HistGradient Boosting: HistGradient Boosting is a newer model that is optimized to work with very large datasets (10,000+ samples). It works by creating a histogram of the data, then works the same as Gradient Boosting.

Because the Iris dataset is relatively small, we will not be using HistGradient Boosting. However, we will be using and comparing AdaBoost and Gradient Boosting.

Please create an AdaBoost model and a Gradient Boosting model using the below code.

A fun thing about the AdaBoost model is that it can be used with any model, not just Decision Trees. One argument in its constructor is estimator, which allows you to provide a class to use as the base model. By default, it uses a Decision Tree (with depth_tree 1, so it is generally preferred to change this), but you can use any model you want. For this project, we will be using a Decision Tree with a max depth of 3.

from sklearn.ensemble import AdaBoostClassifier, GradientBoostingClassifier
from sklearn.tree import DecisionTreeClassifier

adaboost = AdaBoostClassifier(estimator=DecisionTreeClassifier(max_depth=2), n_estimators=100, random_state=20)
adaboost.fit(X_train, y_train)

gradient_boost = GradientBoostingClassifier(n_estimators=100, random_state=20, max_depth=2)
gradient_boost.fit(X_train, y_train)

y_pred = adaboost.predict(X_test)
accuracy = accuracy_score(y_test, y_pred)

print(f'AdaBoost is {accuracy*100:.2f}% accurate')

y_pred = gradient_boost.predict(X_test)
accuracy = accuracy_score(y_test, y_pred)

print(f'Gradient Boosting is {accuracy*100:.2f}% accurate')

Deliverables

Accuracy of the AdaBoost model
Accuracy of the Gradient Boosting model

Question 7 (2 points)

In question 3, we looked at how the number of trees in the forest affected the accuracy of the model. In this question, we will look at how the number of trees in the AdaBoost and Gradient Boosting models affect the accuracy of the model.

Please write code to find the accuracy of the AdaBoost and Gradient Boosting models with 10 through 500 trees, in increments of 10. Record the accuracy of each model into lists called ada_accuracies and grad_accuracies, respectively. Additionally, record the training/testing time of each model into lists called ada_times and grad_times, respectively. Plot the number of trees against the accuracy of the model for both models. Be sure to use a random_state of 7 and max_depth of 2 for reproducibility.

Code to graph the accuracy of the models is below.

import matplotlib.pyplot as plt

plt.plot(range(10, 501, 10), ada_accuracies)
plt.plot(range(10, 501, 10), grad_accuracies)
plt.legend(['AdaBoost Accuracy', 'GradientBoost Accuracy'])
plt.xlabel('N_Estimators')
plt.ylabel('Accuracy')
plt.title('Accuracy vs N_Estimators')

Code to graph the time it takes to train and test the models is below.

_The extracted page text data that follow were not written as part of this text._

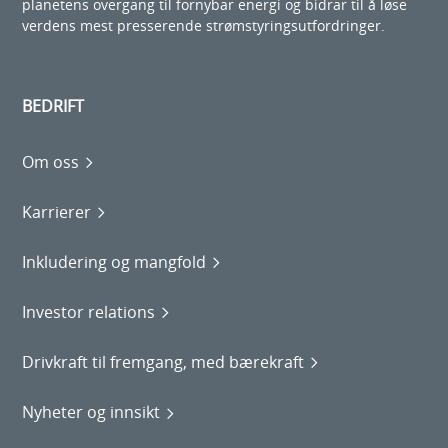
planetens overgang til fornybar energi og bidrar til å løse
verdens mest presserende strømstyringsutfordringer.
BEDRIFT
Om oss
Karrierer
Inkludering og mangfold
Investor relations
Drivkraft til fremgang, med bærekraft
Nyheter og innsikt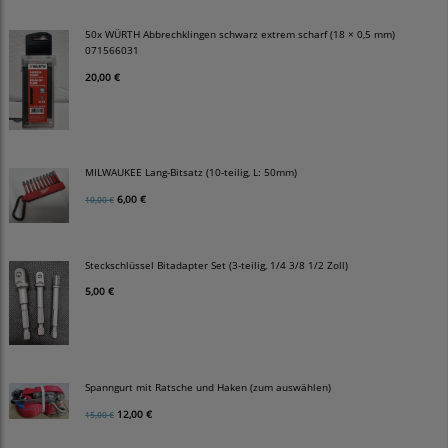
50x WÜRTH Abbrechklingen schwarz extrem scharf (18 × 0,5 mm)
071566031
20,00 €
MILWAUKEE Lang-Bitsatz (10-teilig, L: 50mm)
6,00 €
10,00 €
Steckschlüssel Bitadapter Set (3-teilig, 1/4 3/8 1/2 Zoll)
5,00 €
Spanngurt mit Ratsche und Haken (zum auswählen)
12,00 €
15,00 €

import matplotlib.pyplot as plt

plt.plot(range(10, 501, 10), ada_times)
plt.plot(range(10, 501, 10), grad_times)

plt.legend(['AdaBoost Accuracy', 'GradientBoost Accuracy'])
plt.xlabel('N_Estimators')
plt.ylabel('Time')
plt.title('Time vs N_Estimators')

Deliverables

How do the accuracies of the models compare to eachother?
How do their training/testing times compare to eachother? Is there something unexpected in the Time with AdaBoost? Why do you think this is happening? (hint: read the scikitlearn documentation, specifically the n_estimators parameter)

Submitting your Work

Items to submit

firstname_lastname_project8.ipynb

You must double check your .ipynb after submitting it in gradescope. A very common mistake is to assume that your .ipynb file has been rendered properly and contains your code, comments (in markdown or with hashtags), and code output, even though it may not. Please take the time to double check your work. See the instructions on how to double check your submission.

You will not receive full credit if your .ipynb file submitted in Gradescope does not show all of the information you expect it to, including the output for each question result (i.e., the results of running your code), and also comments about your work on each question. Please ask a TA if you need help with this. Please do not wait until Friday afternoon or evening to complete and submit your work.